- Promotion: Maximum Fighting Championship
- Date: October 7, 2011
- Venue: Mayfield Inn Trade and Conference Centre
- City: Edmonton, Alberta

Event chronology
| MFC 30: Up Close and Personal | MFC 31: Rundown | MFC 32: Bitter Rivals |

= MFC 31 =

Maximum Fighting Championship MMA event in 2011

MFC 31: Rundown was a mixed martial arts event held by the Maximum Fighting Championship (MFC) on October 7, 2011 at the Mayfield Inn Trade and Conference Centre in Edmonton, Alberta. The event was broadcast live on HDNet.

==Background==
Antonio McKee and Brian Cobb were expected to fight for the MFC Lightweight Championship on this card. However, that bout was moved to MFC 32.

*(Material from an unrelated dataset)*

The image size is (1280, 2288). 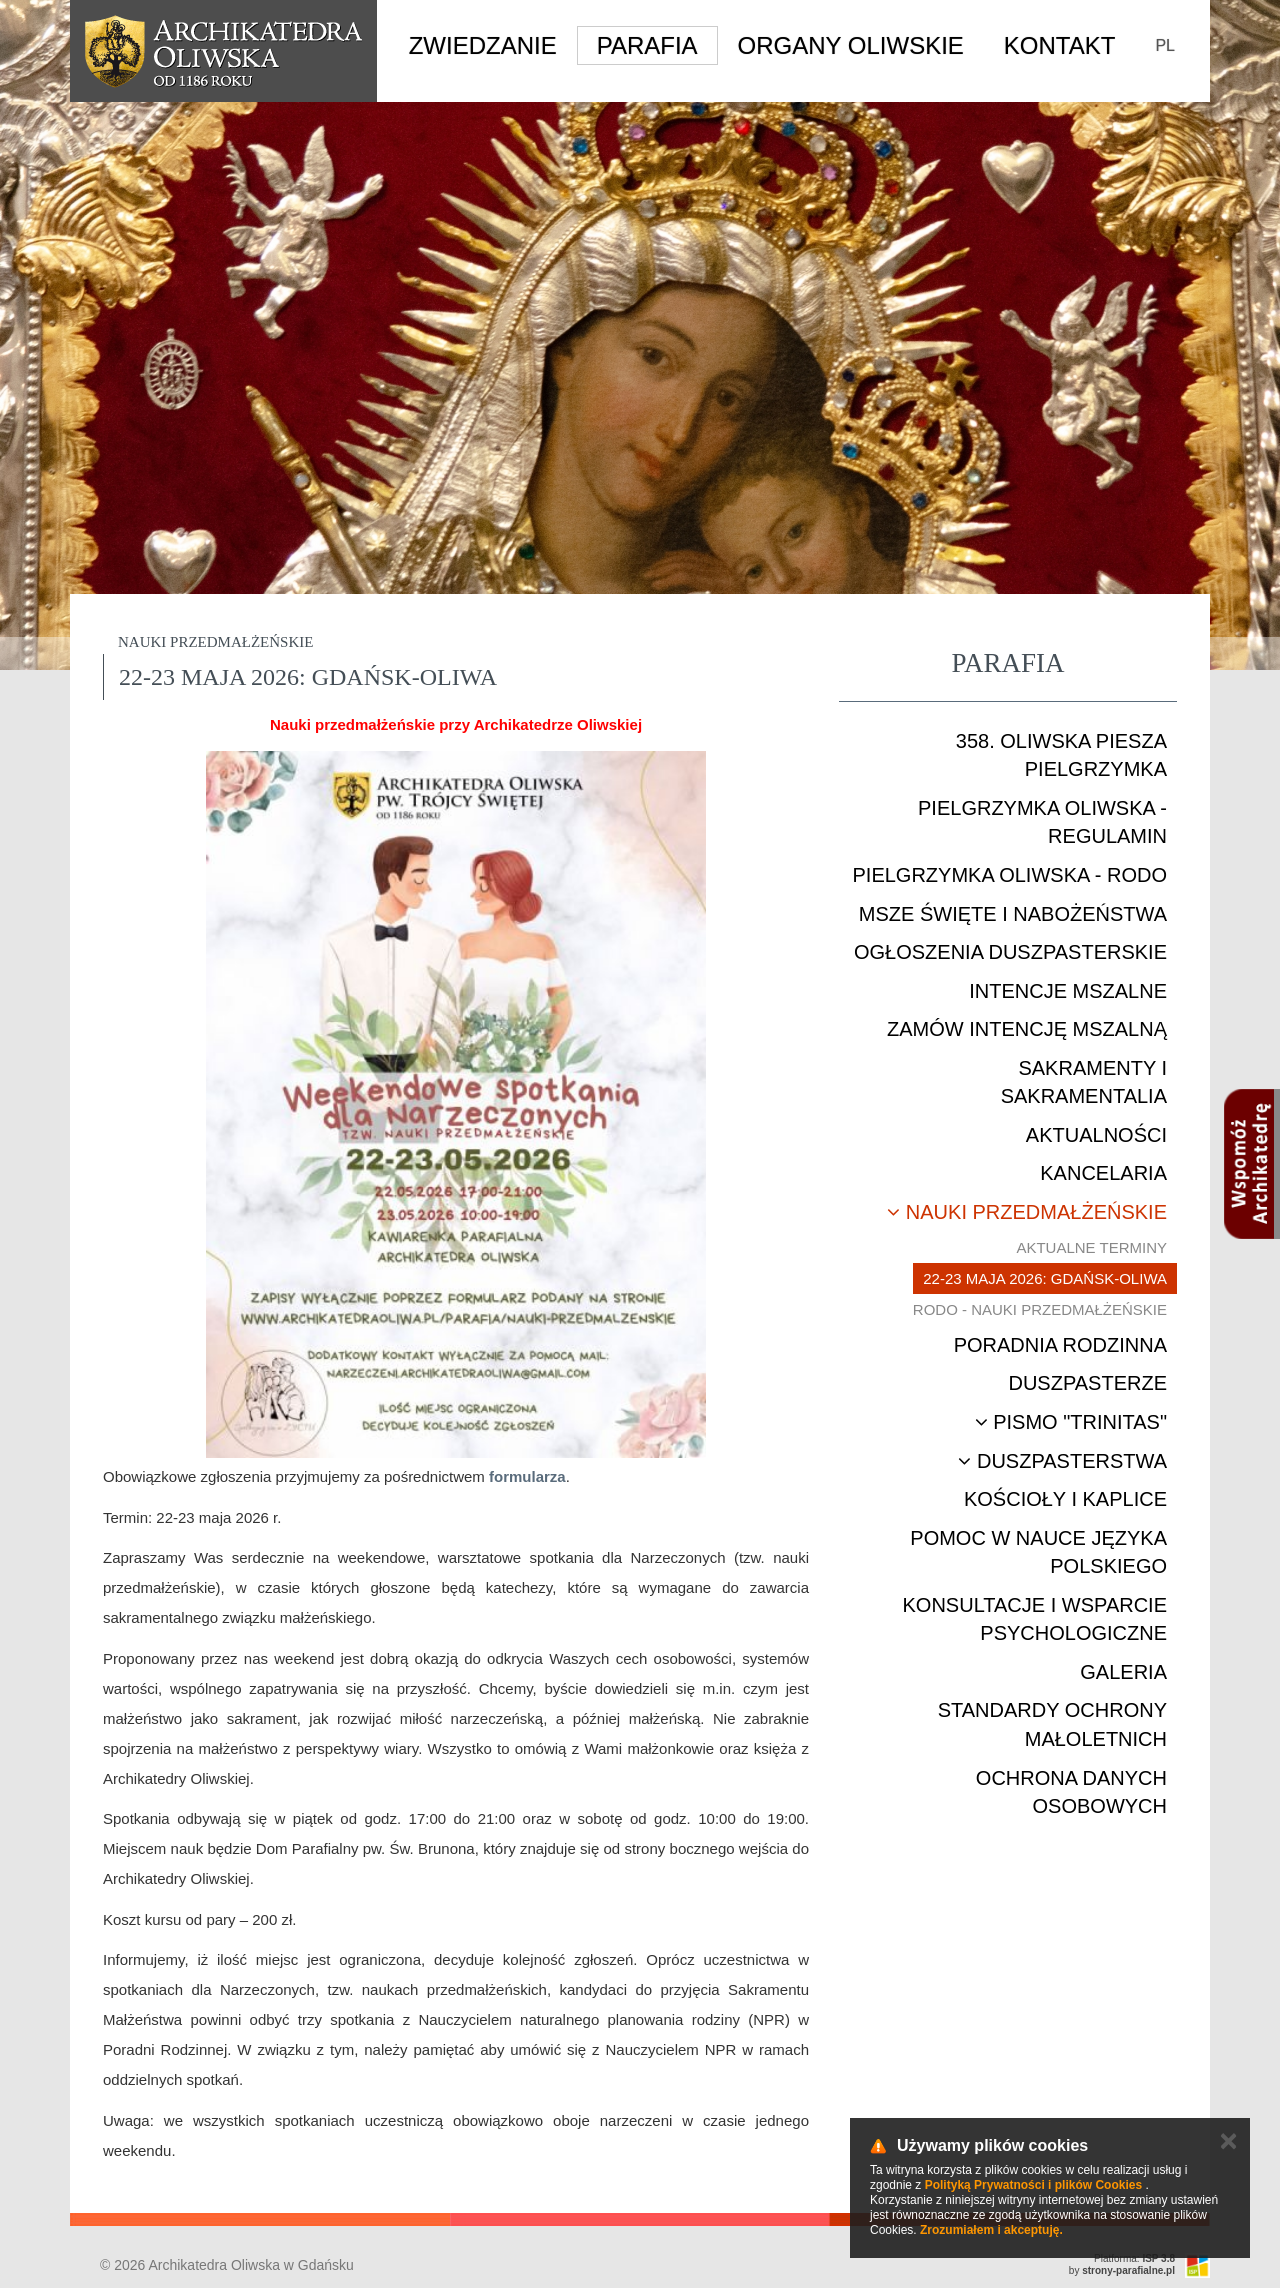 I want to click on Poradnia rodzinna, so click(x=1060, y=1345).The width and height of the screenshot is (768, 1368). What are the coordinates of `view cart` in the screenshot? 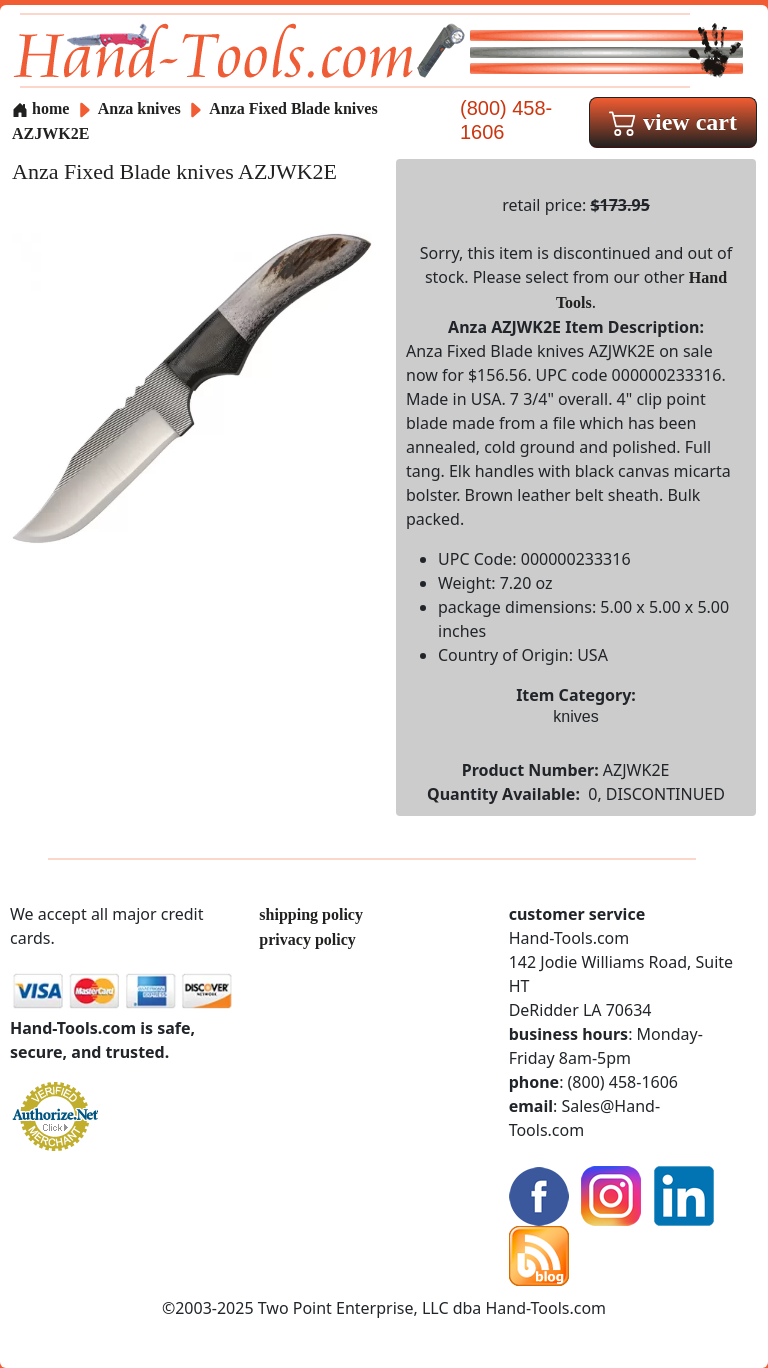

This event used a half-point scoring system.

==Results==
Main Card:
- MFC Light Heavyweight Championship bout: CAN Ryan Jimmo vs. Rameau Thierry Sokoudjou
 Jimmo defeated Sokoudjou via unanimous decision (49–48, 49–48, 49–48).
- Lightweight bout: CAN Kajan Johnson vs. USA Richie Whitso]
 Johnson defeated Whitson via submission (rear naked choke) at 3:52 of round 1.
- Lightweight bout: USA Adam Lynn vs. CAN Curtis Demarce
Lynn defeated Demarce via KO (elbow) at 1:38 of round 1.
- Lightweight bout: CAN Sabah Fadai vs. ZIM Mukai Maromo
Maromo defeated Fadai via unanimous decision (30–27, 30–27, 30–27).
- Middleweight bout: CAN Allen Hope vs. USA Terry Martin
Martin defeated Hope via TKO (punches and elbows) at 2:13 of round 1.
- Catchweight (175 lb.) bout: CAN Ryan Chiappe vs. CAN Cody Krahn
Krahn defeated Chiappe via submission (guillotine choke) at 3:45 of round 1.

Preliminary Card:
- Catchweight (175 lb.) bout: CAN Mike Froese vs. CAN Dajan Kajic
Froese and Kajic ended in a No Contest at 0:31 of round 1 after Froese was poked in the eye.
- Lightweight bout: CAN Garret Nybakken vs. CAN James Haddad
Haddad defeated Nybakken via submission (guillotine choke) at 4:12 of round 1.
- Lightweight bout: CAN Neal Anderson vs. CAN Dan Ring
Ring defeated Anderson via unanimous decision.